Die Szene wurde heiß diskutiert: Magnus Röd blockt den letzten Wurf des HC Erlangen auf das leere Tor der SG Flensburg-Handewitt, allerdings mit zu wenig Abstand zum Schützen Jan Schäffer. Rote Karte? Siebenmeter? Die Schiedsrichter Fabian Baumgart und Sascha Wild entschieden anders – Schluss, 27:26-Sieg für die SG! Den Videobeweis gibt es in der Handball-Bundesliga nicht. „Wir wissen, dass wir Glück hatten“, sagte Kreisläufer Johannes Golla. „Wäre so etwas gegen uns passiert, hätten wir uns zu Tode geärgert.“
Maik Machulla nahm das große Ganze in den Blick. „Es gab vorher Situationen, die nicht zu unseren Gunsten entschieden wurden“, merkte der SG-Coach an. Die Unparteiischen hatten in der hektischen Schlussphase die Kontrolle über das Spiel verloren und mehrere Szenen falsch beurteilt, etwa als der ehemalige Flensburger Simon Jeppsson vor Erlangens Treffer zum 25:24 Röd zur Seite geräumt und regelwidrig den Kreis betreten hatte.
Mit unbändiger Moral und Glück nahm das Machulla-Team zwei Punkte mit auf die Heimreise, „die alles bedeuten“, wie Röd sagte. Hätte die SG nur unentschieden gespielt, hätte der THW Kiel bereits gestern Deutscher Meister werden können. So aber fällt die Entscheidung am Sonntag ab 15.30 Uhr in einem Titel-Showdown. Die SG empfängt das gerettete Balingen, der THW hat in Mannheim bei den Rhein-Neckar Löwen die vermeintlich kompliziertere Aufgabe zu lösen. „Wenn wir unsere Arbeit nicht machen, ist es egal, was in Mannheim passiert“, nahm Röd sich und seine Mannschaft in die Pflicht. „Sonntag schaffen wir auch noch. Dann müssen wir hoffen, dass Kiel was liegen lässt“, meinte Golla.
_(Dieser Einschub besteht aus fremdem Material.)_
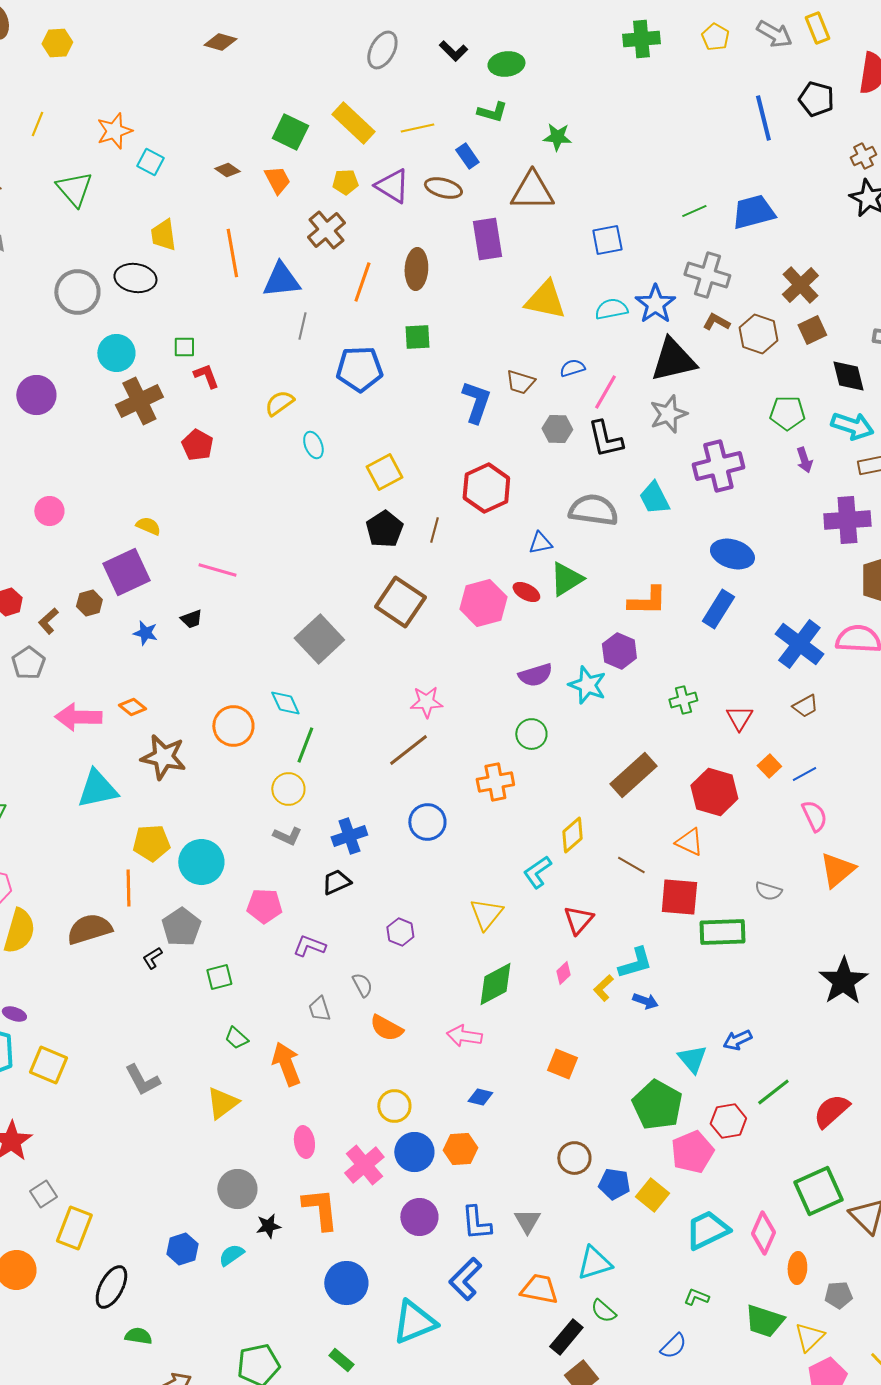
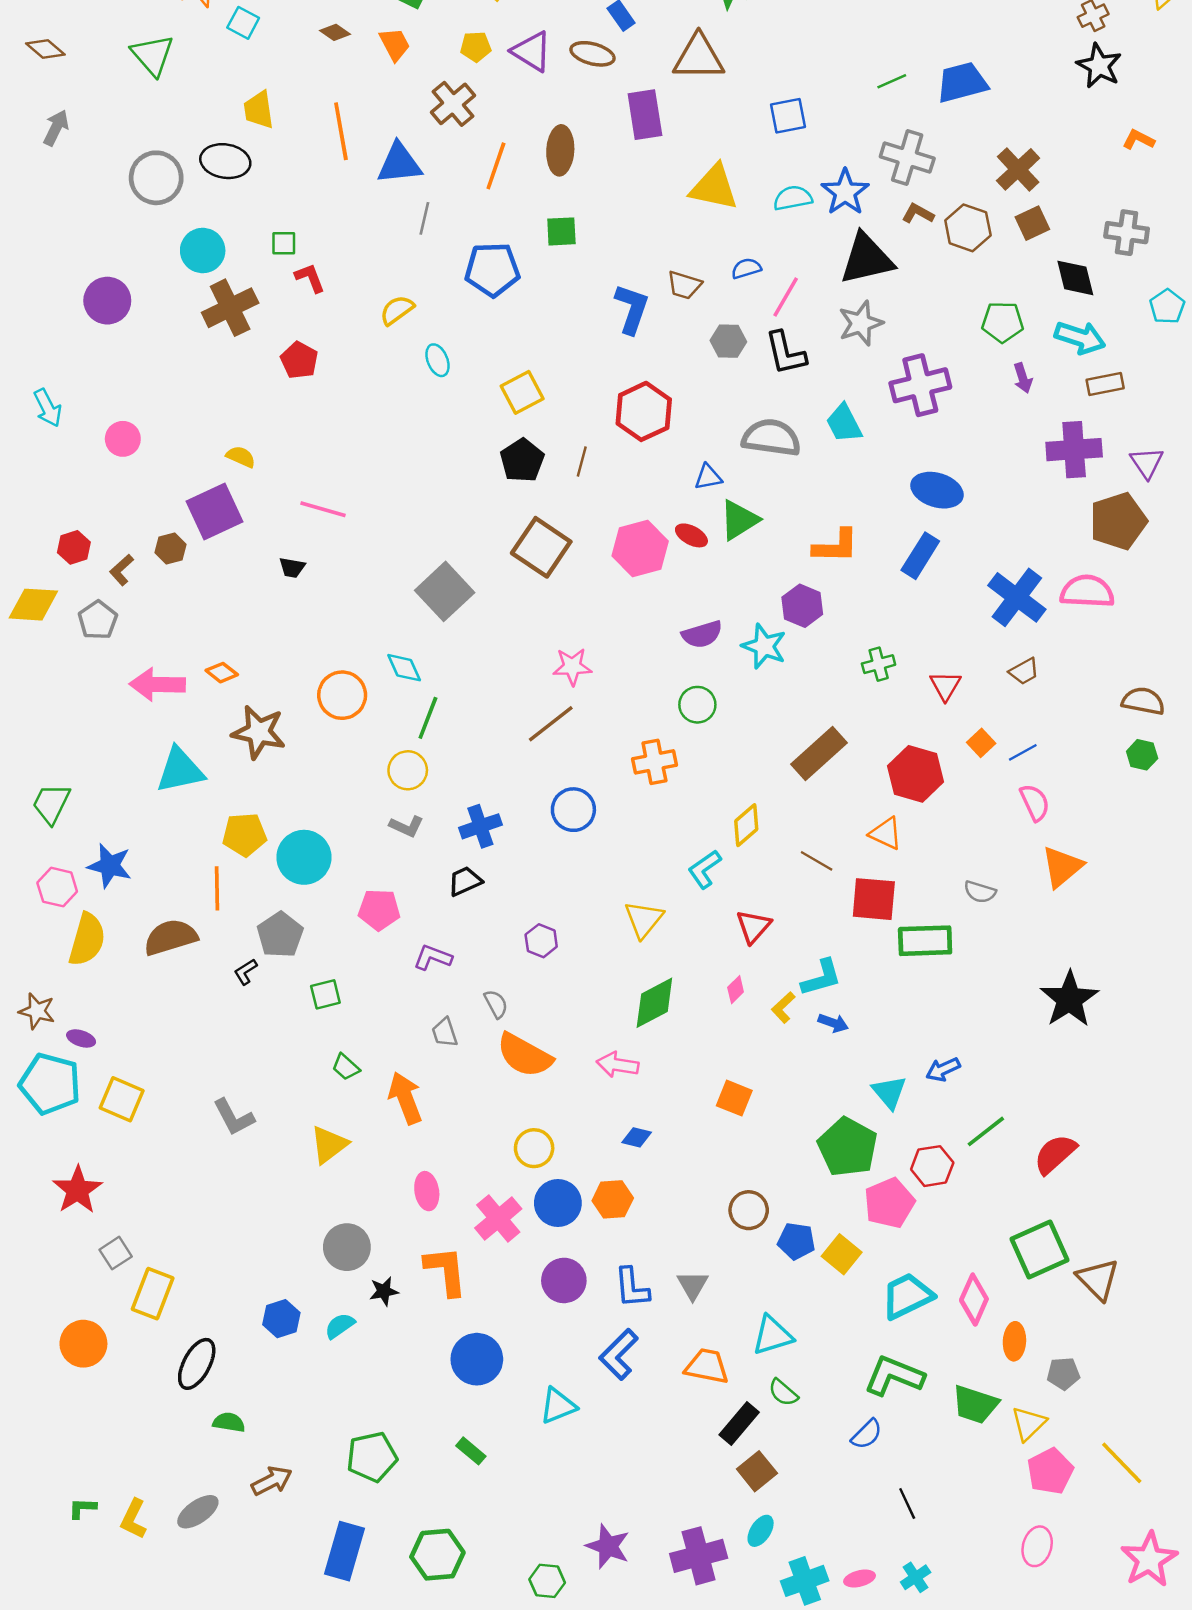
black trapezoid: (191, 619) -> (292, 568), turned 30
blue star: (145, 633) -> (110, 866), moved, size x1.5
orange semicircle: (386, 1028) -> (525, 1055), size x1.4
green L-shape: (696, 1297) -> (894, 1376), size x2.0
cyan triangle: (414, 1322) -> (558, 1406), size x0.7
Jim Gottfridsson soll gegen Balingen dabei sein, die SG gab gestern leichte Entwarnung. Der Schwede hatte am Mittwochabend schier unendlich scheinende Leidensfähigkeit demonstriert. Nachdem Flensburgs Anführer sich am linken Fuß verletzt hatte und eigentlich nicht mehr spielfähig war, opferte er sich auf, als es für Göran Sögard nicht mehr weiterging. Das letzte SG-Aufgebot gab keine andere Option mehr her. Humpelnd und ohne Kraftreserven bestritt Gottfridsson die letzten Minuten – und warf wenige Sekunden vor Schluss das Siegtor, das die Titelchance am Leben hielt.
Es brauchte keinen weiteren Beweis für die Flensburger Moral – und doch gab es ihn in einer neuen Dimension.